Доев свою похлебку, Федор закончил рассказ.
– Завтра к вечеру начнутся уже пограничные места, где можно нарваться на римлян. Пока сможем, пойдем вдали от дорог, по пути много ущелий и лесов. Но кое-где придется выходить в обжитые места, а там работать под местных жителей. Надо бы легенду придумать и одежду раздобыть.
– Хороши местные жители, – произнес Урбал, подумав. – Семнадцать человек с мечами и щитами. С виду на римлян не похожи, да еще и языка никто не знает. Нас быстро поймают.
– Я знаю латынь, – сказал Федор. – Если попадутся римляне, сможем потолковать. Проблема только в том, что кроме них, можем нарваться и на местных, лигурийцев, а те вообще разговаривают по-своему.
– А откуда ты знаешь латынь? – удивился Летис.
– Выучил, когда плавал на корабле, – соврал Федор не очень убедительно. – Еще до войны. Давно было.
– Ладно, – ответил Урбал, не ставший заострять щекотливый вопрос, – как-нибудь разберемся. Главное не попасть в лапы к римским солдатам.
– Поставьте дозор и ложитесь спать, – приказал Федор, вставая и направляясь к шалашу. – Завтра начнем марш-бросок. Время пошло.
Глава третья По тылам
На следующее утро все семнадцать разведчиков быстро собрали свои нехитрые пожитки, закинули за спину щиты, несколько мешков с походным скарбом и снаряжением и быстрым шагом направились вдоль реки обратно вверх по течению. О том, что именно является конечным пунктом их вылазки, Федор солдатам не сказал, мало ли что их ждет в пути. Как командир он решил свести риску к минимуму. Идем себе вперед и идем. Зато, если кто из них попадется в плен к римлянам, то даже под пытками ничего не скажет, потому что не знает. Выдержит ли он сам пытку, если схватят его, Федор тоже не знал. Старался просто об этом не думать.

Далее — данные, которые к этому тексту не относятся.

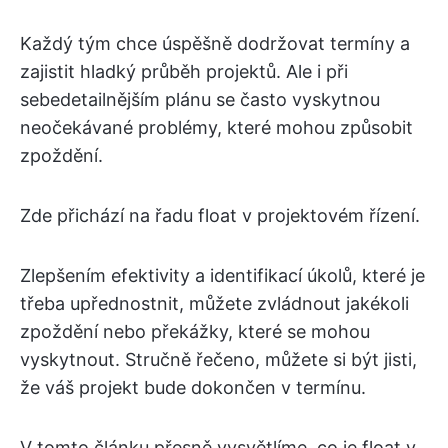
Každý tým chce úspěšně dodržovat termíny a
zajistit hladký průběh projektů. Ale i při
sebedetailnějším plánu se často vyskytnou
neočekávané problémy, které mohou způsobit
zpoždění.
Zde přichází na řadu float v projektovém řízení.
Zlepšením efektivity a identifikací úkolů, které je
třeba upřednostnit, můžete zvládnout jakékoli
zpoždění nebo překážky, které se mohou
vyskytnout. Stručně řečeno, můžete si být jisti,
že váš projekt bude dokončen v termínu.
V tomto článku přesně vysvětlíme, co je float v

С рассветом над рекой поднялся туман. Пришлось передвигаться на приличном расстоянии от берега, поскольку рядом с водой сквозь плотную серую пелену разобрать что-либо не представлялось возможным. Маршрут Федор помнил в общих чертах. Конечно, у него была карта. Но этот чертеж показывал лишь основное направление, пока совпадавшее с движением вдоль реки. Любой попадавшийся лагерь требовалось обойти по кругу, чтобы не повстречать даже своих, а это означало удаление от единственного ориентира. К тому же дальше начинались неизвестные холмистые места, где вполне могли обитать местные жители. И не только кельты. Большая Фламиниева дорога, проложенная из Рима к побережью Адриатики, осталась у них за спиной. На том самом юге, куда они не дошли и где пока правили римляне. А в этих местах хороших дорог почти не встречалось, а мощеных и вовсе не было, лишь тропы разной ширины.

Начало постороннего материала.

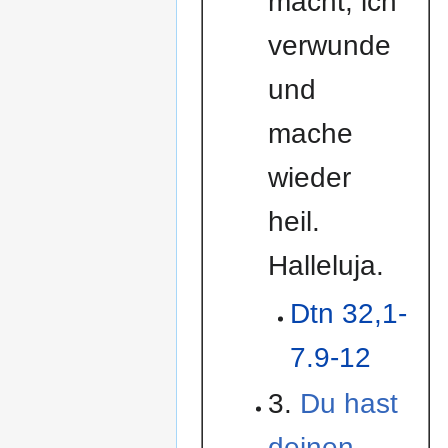
macht; ich
verwunde
und
mache
wieder
heil.
Halleluja.
Dtn 32,1-
7.9-12
3.
Du hast
deinen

Раздумывая, как лучше добраться до перевалов, Федор вспоминал те времена, когда служил морпехом Тарента. Тогда они приплыли на корабле в Геную и, выгрузив снаряжение, двинулись с обозом в долину реки По через горы. Как казалось Федору, через те самые перевалы, к которым он стремился сейчас с другой стороны. За время того «римского» похода он довольно хорошо усвоил, что вдоль побережья и дальше шла отличная мощеная дорога, но вот вокруг самой Генуи и особенно на перевалах, хорошими дорогами и не пахло. Впрочем, это пока было даже на руку.

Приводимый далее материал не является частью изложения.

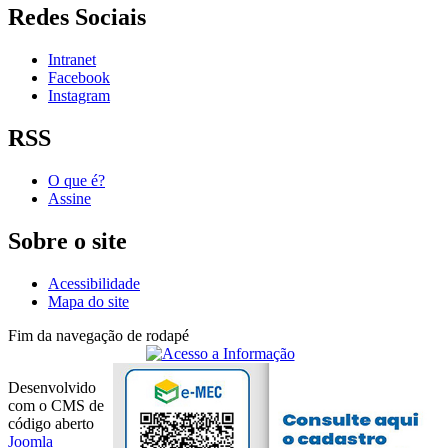
Redes Sociais
Intranet
Facebook
Instagram
RSS
O que é?
Assine
Sobre o site
Acessibilidade
Mapa do site
Fim da navegação de rodapé
Desenvolvido
com o CMS de
código aberto
Joomla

Федор решил по возможности наносить на карту самые примечательные ориентиры и длительность пути, чтобы потом командиры финикийцев в дороге чувствовали себя уверенно.
– Эх, нам бы проводника, – раздумывал вслух Чайка, когда они обошли очередной лагерь и, пройдя еще полдня вдоль реки с то и дело попадавшимися на ней лодками кельтов, снова свернули в лес, оставив позади несколько кельтских деревень.
– А может, возьмем кого из местных, – Летис кивнул в сторону деревень.
– Может, и возьмем, – задумчиво проговорил Федор, разглядывая в наступавших сумерках поляну у ручья, где они собирались становиться на второй ночлег, – но, не сегодня. Пока еще с направлением мне все понятно. Сами разберемся.
На следующее утро он решил, что пора менять курс. Русло реки все сужалось, местность становилась все выше, а им, судя по карте, нужно было резко поворачивать на юго-запад. В сторону моря. Приметив один из притоков, Федор некоторое время вел свой отряд вдоль него, а затем обогнул встречную деревеньку и снова углубился в лес. Все бойцы относились к этому походу, как к очередному приключению. Все считались добровольцами, силком Федор никого в разведчики не тянул. Поэтому в его подразделении подобрались сплошь лихие парни, воевавшие не только ради денег, как все наемники, но и за интерес. Для них не существовало большего удовольствия, чем сотворить римлянам какую-нибудь серьезную каверзу. А то, что им предстоит нечто подобное, они и сами догадывались, хотя командир и не посвящал их пока в детали.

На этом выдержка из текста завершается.